Our Worship Today
The Anglican Church of Canada is an offspring of the Church of England and in our worship today we celebrate liturgies whose foundations are left to us by the early Christian community as described in the New Testament. We are the people of the catholic Church, whose faith is based on the works of God as seen through Christ. Each Anglican Church across the country, to the best of its ability, offers up its most beautiful vestments, chalices, linens and actions to honour a living God. Each church is the embodiment of the one undivided body of Christ.
However, there have been times in the Church when what was offered up was not always the best. For example, during the Middle Ages preaching was not always thought to be essential and the reading of Scripture, if read at all, was often read badly.

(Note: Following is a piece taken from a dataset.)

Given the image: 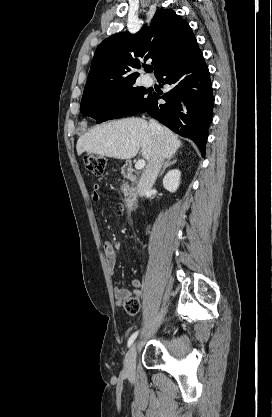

All the services were held in Latin so the majority of the people who attended Church could not understand them. Latin was the language of the educated and it was the laity who were uneducated who attended. During most of the Middle Ages the laity were considered second class citizens.
By the sixteenth century there was a movement to reintroduce the church at the center of the lives of all the lay people. In England, the Bible was translated into English. Thomas Cranmer composed the Book of Common Prayer with an emphasis on the reading of Scripture at its core. Morning and Evening Prayer and the Lord’s Supper was now available to everyone. Books of Sermons were written and available to clergy to assist them in improving their preaching. Unfortunately, soon after the Reformation most churches were celebrating Communion only four or five times a year. There are many reasons for this but one was that it was thought that if one received the Body and Blood of Christ too often it would become meaningless. The leaders of the Reformation were in favour of receiving it at least once a week. The clergy continued to do almost everything liturgical but there is now more lay involvement than before. One only needs to carefully read the service for Holy Communion in the BCP to see how it is a service done almost in its entirety by the clergy. One example of the genius of Cranmer is that we can use either Morning or Evening Prayer as a beginning for the celebration of the Eucharist.
In the church we acknowledge the church is not the clergy or a building but all of the people of God and each has a role to play in the liturgy and in the world.